--- What is expected ---
Copy nothing but the text: repeat each entry exactly and drop the images.

Segment Start: Supplied data

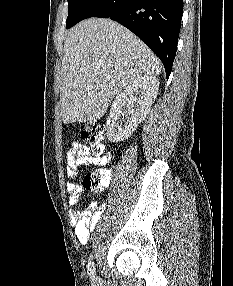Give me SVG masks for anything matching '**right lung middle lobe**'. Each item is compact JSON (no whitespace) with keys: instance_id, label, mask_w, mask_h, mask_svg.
I'll list each match as a JSON object with an SVG mask.
<instances>
[{"instance_id":"obj_1","label":"right lung middle lobe","mask_w":233,"mask_h":286,"mask_svg":"<svg viewBox=\"0 0 233 286\" xmlns=\"http://www.w3.org/2000/svg\"><path fill=\"white\" fill-rule=\"evenodd\" d=\"M67 1L69 8H68L66 27L70 28L74 25L79 15L92 0H67Z\"/></svg>"}]
</instances>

Segment End: Supplied data

--- Output for this exercise ---
Give me SVG masks for anything matching '**right lung middle lobe**'. Each item is compact JSON (no whitespace) with keys: instance_id, label, mask_w, mask_h, mask_svg.
I'll list each match as a JSON object with an SVG mask.
<instances>
[{"instance_id":"obj_1","label":"right lung middle lobe","mask_w":233,"mask_h":286,"mask_svg":"<svg viewBox=\"0 0 233 286\" xmlns=\"http://www.w3.org/2000/svg\"><path fill=\"white\" fill-rule=\"evenodd\" d=\"M67 1L69 8H68L66 27L70 28L74 25L79 15L92 0H67Z\"/></svg>"}]
</instances>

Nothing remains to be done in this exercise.